Puerto La Cruz. Buques petroleros incrustados
en la bahía en donde puedes tomar botes compartidos hacia el Parque Nacional
Mochima. Centros comerciales con el rostro picado de emes amarillas de de
Macdonalds. Los niños derramando coca-cola en los asientos del bote-taxi,
extendiendo sus manos hacia mí con los dedos impregnados del colorante de los
Doritos. La tira del chaleco salvavidas fluorescente, mojada y sucia,
lastimándome la piel del cuello. Los padres de familia capturando fotografías
de sus esposas sosteniendo en brazos al último bebé. El borracho sabrosón que
campanea su whisky escocés 18 años y aprovecha para mirarme las piernas cuando
el bote corta las olas afiladas como una baraja
y salta y una ráfaga de agua helada me
ciega.
Los kioscos de los buhoneros en el centro
haciendo imposible el libre tránsito por las aceras
¿mami, qué buscas?
Las ventas ambulantes de helados raspados,
pintadas de colores pasteles como las casas de los barrios de pescadores. Todas
esas botellas de jarabe dulce con etiquetas de tirro: tamarindo, parchita,
colita, limón. El mercado municipal y su cotidiana carga de vegetales podridos.

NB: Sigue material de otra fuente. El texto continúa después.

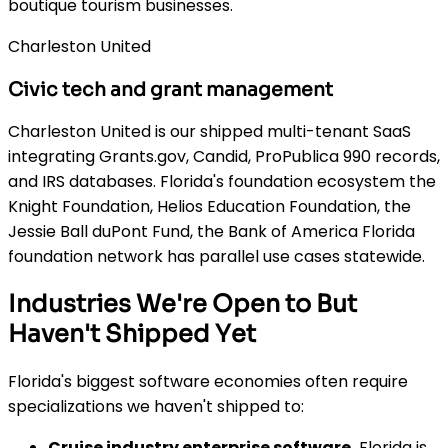
boutique tourism businesses.
Charleston United
Civic tech and grant management
Charleston United is our shipped multi-tenant SaaS
integrating Grants.gov, Candid, ProPublica 990 records,
and IRS databases. Florida's foundation ecosystem the
Knight Foundation, Helios Education Foundation, the
Jessie Ball duPont Fund, the Bank of America Florida
foundation network has parallel use cases statewide.
Industries We're Open to But
Haven't Shipped Yet
Florida's biggest software economies often require
specializations we haven't shipped to:
Cruise industry enterprise software.
Florida is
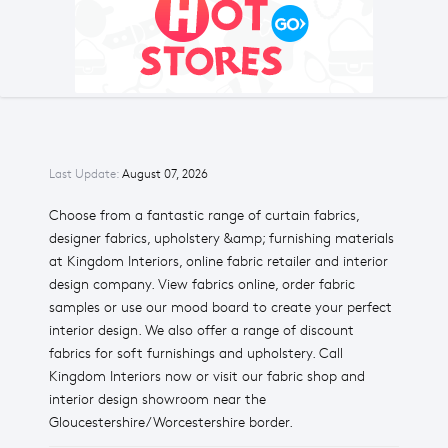
Last Update:
August 07, 2026
Choose from a fantastic range of curtain fabrics,
designer fabrics, upholstery &amp; furnishing materials
at Kingdom Interiors, online fabric retailer and interior
design company. View fabrics online, order fabric
samples or use our mood board to create your perfect
interior design. We also offer a range of discount
fabrics for soft furnishings and upholstery. Call
Kingdom Interiors now or visit our fabric shop and
interior design showroom near the
Gloucestershire/Worcestershire border.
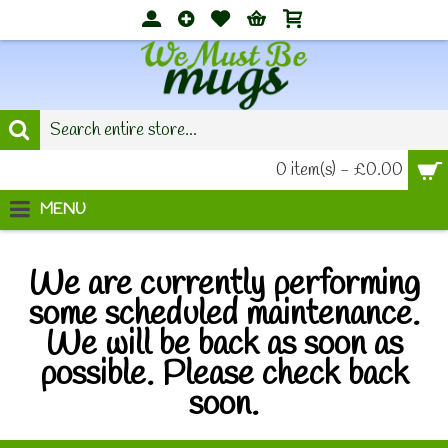
0 item(s) - £0.00
MENU
We are currently performing
some scheduled maintenance.
We will be back as soon as
possible. Please check back
soon.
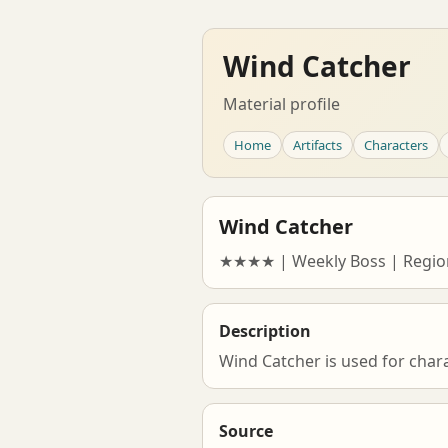
Wind Catcher
Material profile
Home
Artifacts
Characters
Wind Catcher
★★★★ | Weekly Boss | Regio
Description
Wind Catcher is used for char
Source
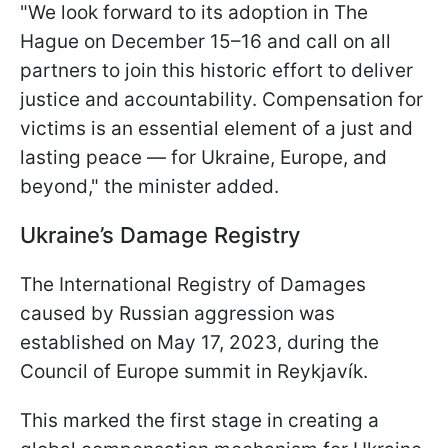
"We look forward to its adoption in The
Hague on December 15–16 and call on all
partners to join this historic effort to deliver
justice and accountability. Compensation for
victims is an essential element of a just and
lasting peace — for Ukraine, Europe, and
beyond," the minister added.
Ukraine’s Damage Registry
The International Registry of Damages
caused by Russian aggression was
established on May 17, 2023, during the
Council of Europe summit in Reykjavík.
This marked the first stage in creating a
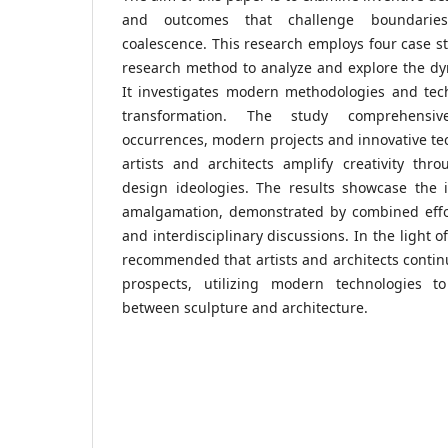
and outcomes that challenge boundaries
coalescence. This research employs four case st
research method to analyze and explore the dyn
It investigates modern methodologies and tec
transformation. The study comprehensive
occurrences, modern projects and innovative te
artists and architects amplify creativity thr
design ideologies. The results showcase the i
amalgamation, demonstrated by combined effor
and interdisciplinary discussions. In the light o
recommended that artists and architects continu
prospects, utilizing modern technologies to
between sculpture and architecture.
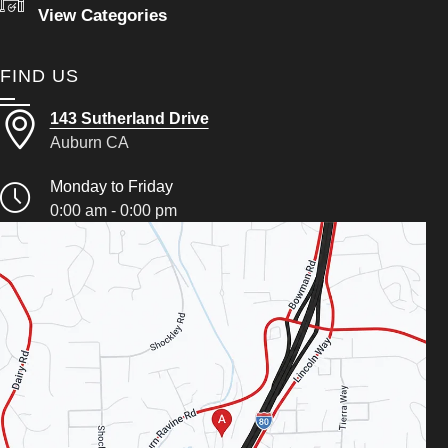
View Categories
FIND US
143 Sutherland Drive
Auburn CA
Monday to Friday
0:00 am - 0:00 pm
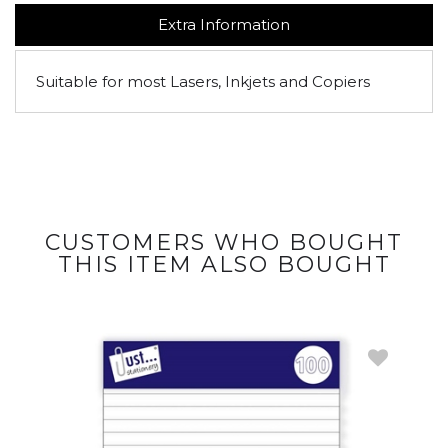
Extra Information
Suitable for most Lasers, Inkjets and Copiers
CUSTOMERS WHO BOUGHT
THIS ITEM ALSO BOUGHT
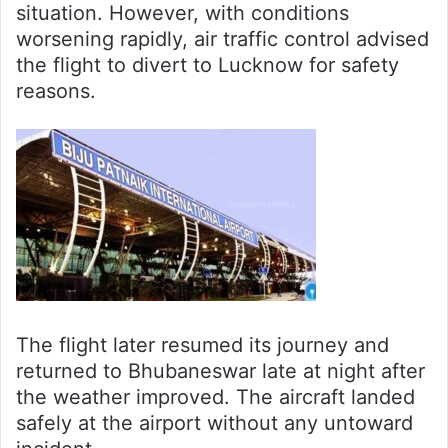
situation. However, with conditions
worsening rapidly, air traffic control advised
the flight to divert to Lucknow for safety
reasons.
The flight later resumed its journey and
returned to Bhubaneswar late at night after
the weather improved. The aircraft landed
safely at the airport without any untoward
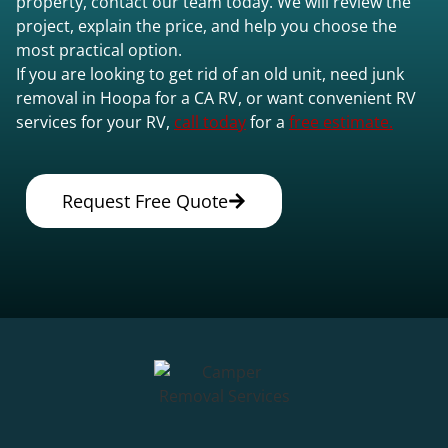
property, contact our team today. We will review the
project, explain the price, and help you choose the
most practical option.
If you are looking to get rid of an old unit, need junk
removal in Hoopa for a CA RV, or want convenient RV
services for your RV,
call today
for a
free estimate.
Request Free Quote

Las reinas del carnaval que celebran sus bodas en los hoteles del Morro. Vestidos
largos. Pomposos. Moños de laca. Camionetas útimo modelo apostadas en la vía
pública frente a la playa. Jóvenes que conversan con las manos llenas de latas
de cervezas o vasos de plástico de colores chillones generosamente colmados de
Cuba Libre. Las cornetas de las camionetas contaminando la noche con su
acostumbrada carga de música bailable, probablemente, el último reggaeton de
moda. Un policía siempre desaloja la hilera de carros. Fuente incesante de
personas borrachas. Los borrachos salen de las vías aledañas a la playa como de
portales dimensionales. Los borrachos aparecen en la noche como una multitud de
payasos saliendo de un carro mínimo.
La casa del abuelo
estaba en un barrio originalmente construido
para trabajadores de la industria petrolera. Está situado en frente de la
refinería. Fue un proyecto residencial mixto en el que se reservaba cierta
fracción de espacio para casas de líneas sencillas y otro espacio para
edificios al estilo de bloques modestos. Bloques: el emblema de la utopía modernizadora
en Venezuela. Quizás, nuestra principal expresión arquitectónica después del
rancho de cartón y zinc. Las casas eran más espaciosas. Cuatro habitaciones.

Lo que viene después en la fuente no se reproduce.